Tankred Dorsts „Purcells Traum" in umgebauter Kirchenruine in Dresden

Dresden - Jörg Berger, Regisseur und Theaterdirektor des 1999 in Dresden gegründeten St.-Pauli-Theaters, hat die Fähigkeit, in einem Text das zu finden, was dem Geist des Ortes entspricht. Dieser Ort, das ist die Ruine einer Kirche. Bergers Spezialität sind entsprechend literaturhistorisch bedeutsame, zumeist kanonisch gewordene Theatertexte beispielsweise von Shakespeare, Goldoni, Tirso de Molina oder auch Brecht. Dabei 1ässt er das Wesen des Textes heil und holt ihn trotzdem ins 21. Jahrhundert. Eine Leistung, die dem Regisseur stets wie mit Leichtigkeit gelang. Doch dann änderte sich alles, die dachlose Ruine war so nicht mehr bespielbar. Sicherungsarbeiten waren nötig. Und 2009 war die Gefahr für Ensemble und Zuschauer zu groß geworden. Hinzu kamen Querelen wegen der Lautstärke und Einschränkungen der saisonalen und sogar täglichen Spieldauer durch das Umweltamt.

Ein wunderschönes Glasdach

Der Umbau, genauer gesagt, die Verglasung der Ruine wurde dem Dresdner Architekten Michael Dähne anvertraut. Er hat dem flachen gläsernen Kastendach durch zarte Unterspannungen eine Leichtigkeit gegeben, die auf den gesamten Bau wirkt und ihn filigran wirken lässt - wunderschön!
Mit der Premiere dieser Spielsaison hat die Berger-Company dem veränderten Raum Rechnung getragen und zum ersten Mal einen lebenden Theaterautor inszeniert: „Purcells Traum von König Artus". Artus Feinde treten hier als eine Gruppe von Investoren auf, die die Ruine eines alten Opernhauses durch einen Einkaufspark ersetzen wollen. Die Parallelen sind deutlich, gab es doch auch den Plan, das Pauli- Theater durch einen Parkplatz zu ersetzen. Bei Dorst sehen sich jene Investoren eigenartig entrückten Personen gegenüber: Schräge Vögel, Obdachlose, Gescheiterte haben hier ihren Schutzraum gefunden. Dazu kommen aus Henry Purcells Semi-Oper "King Arthur" Geistergestalten.

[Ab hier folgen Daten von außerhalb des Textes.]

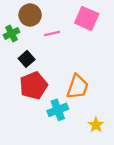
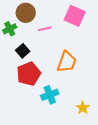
orange trapezoid: (77, 87) -> (67, 62), moved

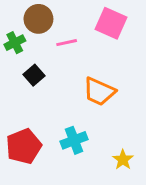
orange trapezoid: (67, 62) -> (99, 91), turned 95
red pentagon: (29, 74) -> (24, 146), moved

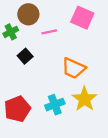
yellow star: (123, 160) -> (84, 99), moved, size x1.6

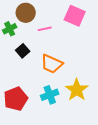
orange trapezoid: (73, 68) -> (52, 64), moved

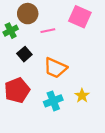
yellow star: (77, 90) -> (82, 96), size x0.6
red pentagon: (16, 99) -> (17, 90), moved

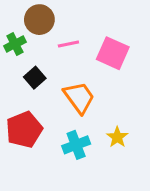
pink square: (80, 17) -> (113, 53), moved
orange trapezoid: (55, 68) -> (79, 97), turned -150

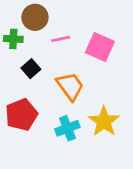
green cross: (15, 44) -> (13, 39), turned 30
yellow star: (117, 137) -> (104, 121), size x1.6

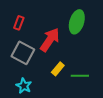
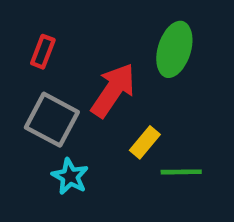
yellow rectangle: (58, 69) -> (145, 142), moved
cyan star: (24, 86) -> (70, 176), moved

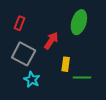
red arrow: (113, 90) -> (51, 41), size x0.7
yellow rectangle: (145, 142) -> (66, 64), turned -32

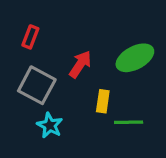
green ellipse: (79, 22) -> (135, 58), moved, turned 45

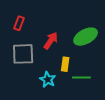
gray square: (37, 85) -> (23, 54), turned -30
cyan star: (50, 125) -> (48, 80), moved

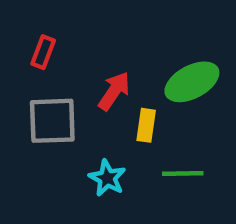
yellow rectangle: (65, 64) -> (146, 125), moved

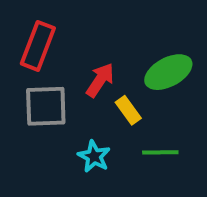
red rectangle: (43, 52) -> (38, 46), size x1.6
yellow rectangle: (146, 125) -> (128, 110), turned -44

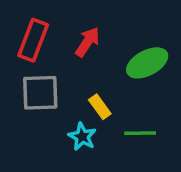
red arrow: (100, 80) -> (88, 42), moved
yellow rectangle: (128, 110) -> (100, 107), moved

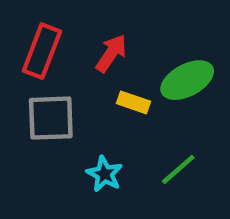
yellow rectangle: (100, 107) -> (134, 102), moved, turned -35
green line: (140, 133) -> (178, 169), turned -40

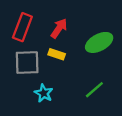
yellow rectangle: (134, 102) -> (57, 54), moved
cyan star: (104, 174) -> (44, 93), moved

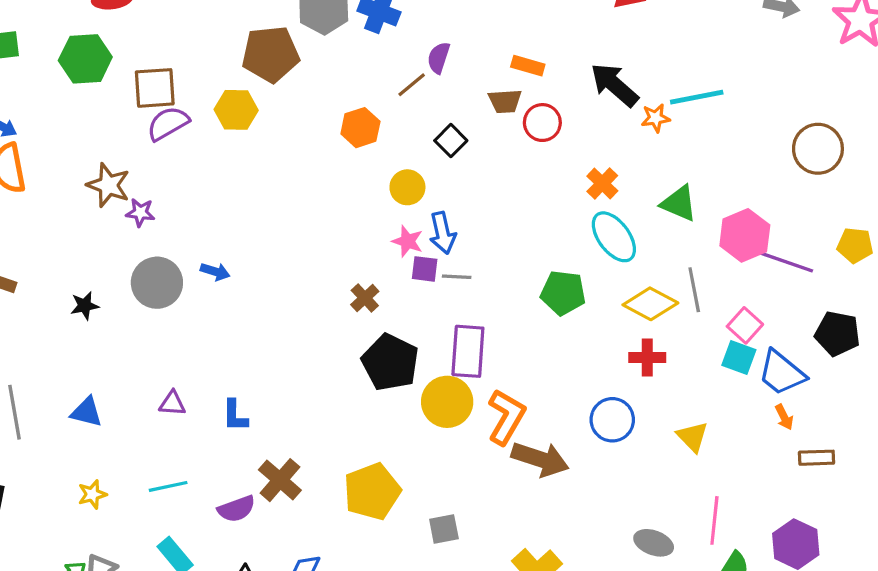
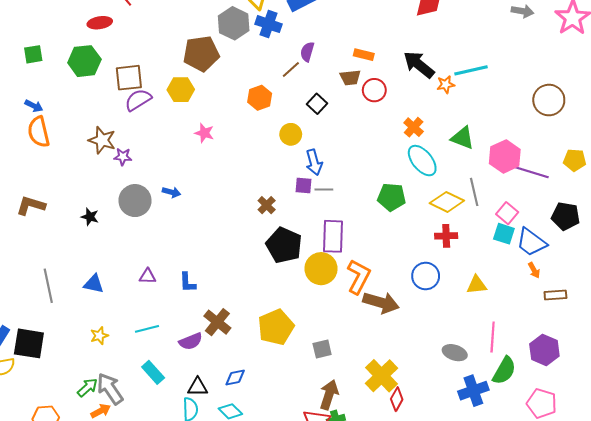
pink star: (408, 241) -> (204, 133), moved
black star: (85, 306) -> (90, 217), turned 30
yellow triangle: (693, 437) -> (477, 285), turned -50

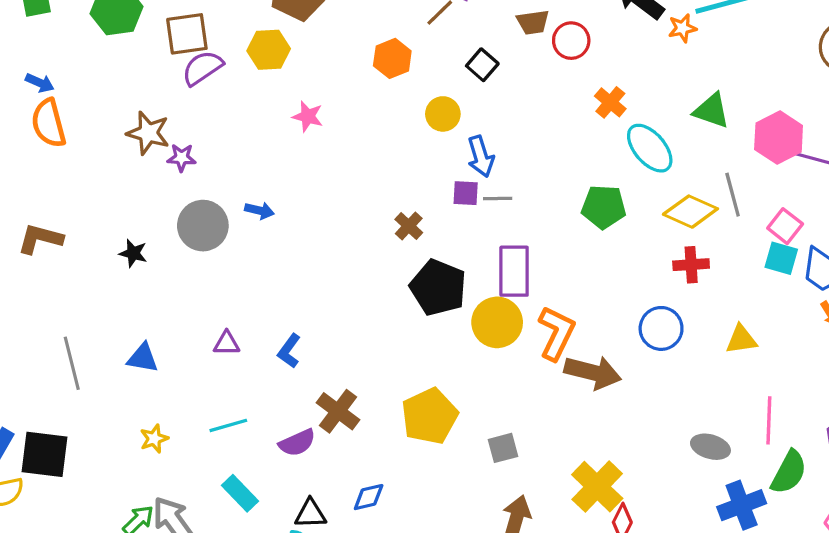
orange cross: (414, 127) -> (610, 102), moved
blue L-shape: (187, 282) -> (289, 351), turned 40

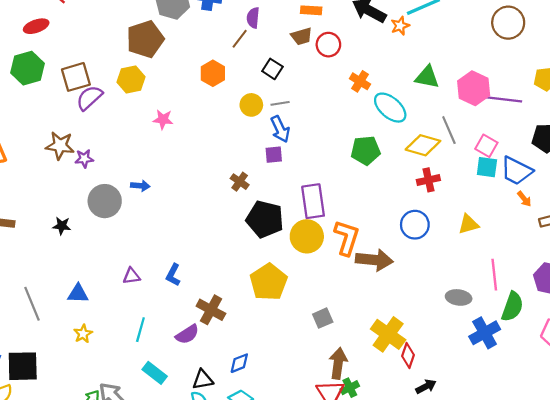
gray line: (498, 199) -> (280, 103), moved
yellow pentagon: (430, 416) -> (269, 282), moved
cyan line: (228, 425) -> (140, 330), turned -50
yellow star: (154, 439) -> (83, 334), moved

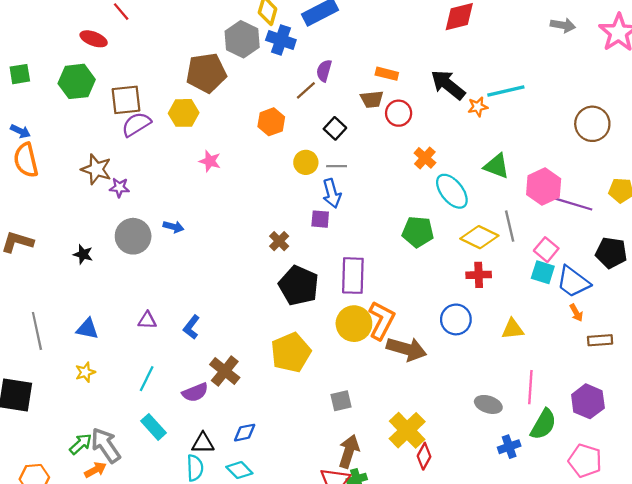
red ellipse: (36, 26) -> (94, 39), turned 30
yellow circle: (307, 236) -> (354, 324), moved
blue cross: (485, 333) -> (509, 447), size x0.7

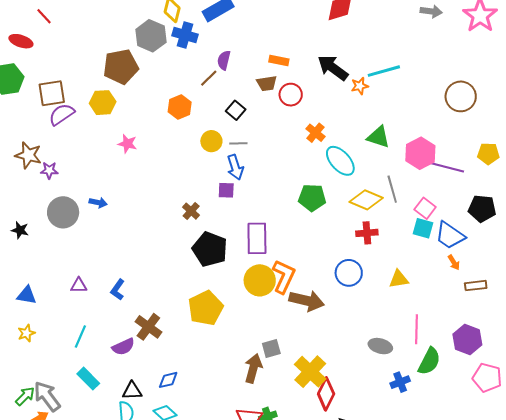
gray square: (341, 401) -> (271, 348), moved
brown arrow: (349, 451) -> (253, 368), moved
red diamond: (424, 456) -> (326, 394), size x1.4
pink pentagon: (585, 461) -> (487, 378), moved

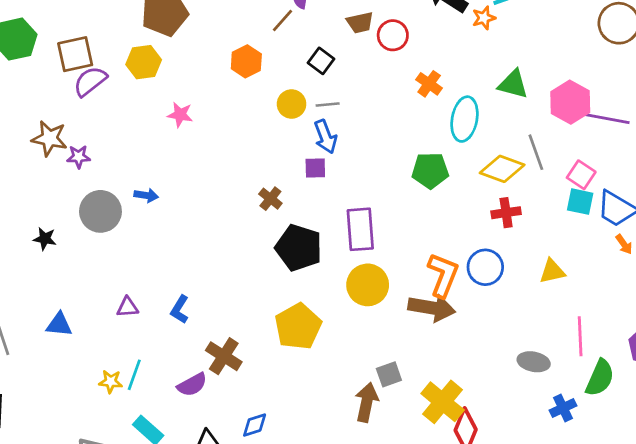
cyan ellipse: (340, 161) -> (464, 119), turned 56
orange L-shape: (284, 277) -> (443, 275), moved
yellow star: (26, 333) -> (111, 382), moved, turned 30

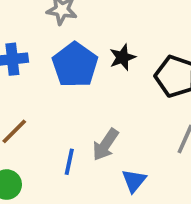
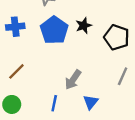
blue line: (69, 162) -> (54, 103), moved

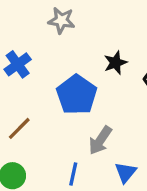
blue cross: (15, 27) -> (18, 64), turned -30
blue pentagon: (54, 30) -> (77, 95), moved

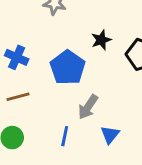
blue cross: (18, 64) -> (17, 57), moved, turned -30
brown line: (19, 128) -> (18, 97), turned 30

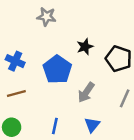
gray arrow: (88, 107) -> (86, 92), moved

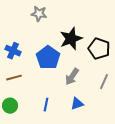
black star: (85, 47) -> (71, 39), size x1.6
blue triangle: (92, 125) -> (77, 104), turned 32

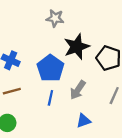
gray star: (39, 14) -> (55, 18), moved
blue line: (46, 105) -> (50, 98), moved

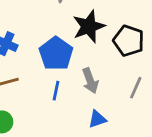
gray arrow: (78, 90) -> (90, 81), turned -54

Geschäftswelt vs. Kunstwelt

Gerade durch diese Operngeister wird das Stück besonders anspruchsvoll Sopran, Tenor, Bariton, Bass als Solo - eine große Herausforderung für eine Theatergruppe, die ihre Ausstrahlung aus der Verzahnung von Profis und Laien gewinnt: Die Soli waren makellos, ebenso wie Klavier, Violine und Keltische Harfe (hinreißend: Simone Foltran). Die musikalische Leitung hatte die Sopranistin Yvonne Dominik inne, die auch der Geist Purcells übernahm. Der in Tempo, Kostüm und Spiel extreme Gegensatz zwischen hektischer Geschäftswelt, die vielleicht etwas zu stark ausgespielt wurde, und der Kunstwelt der Oper erzielte eine fast andachtsvolle Wirkung, so dass die Gesangsszenen dem Zuschauer schließlich nicht nur als der erstrebenswertere Teil der Welt, sondern auch als der realistischer erscheinen. Ein einzelner Darsteller überstrahlte alle anderen, Frank Weiland als König Artus personifiziert die zeitenüberdauernde Kunst, also die einige große Menschheitskraft, so zutiefst humanistisch, dass sich der geänderte Schluss des Stückes wie von selbst und als berechtigte Hoffnung ergibt: Bei Dorst kommt die Abrissbirne, hier im geretteten St.-Pauli- Theater, behalten die Geister der Kunst ihr Zuhause.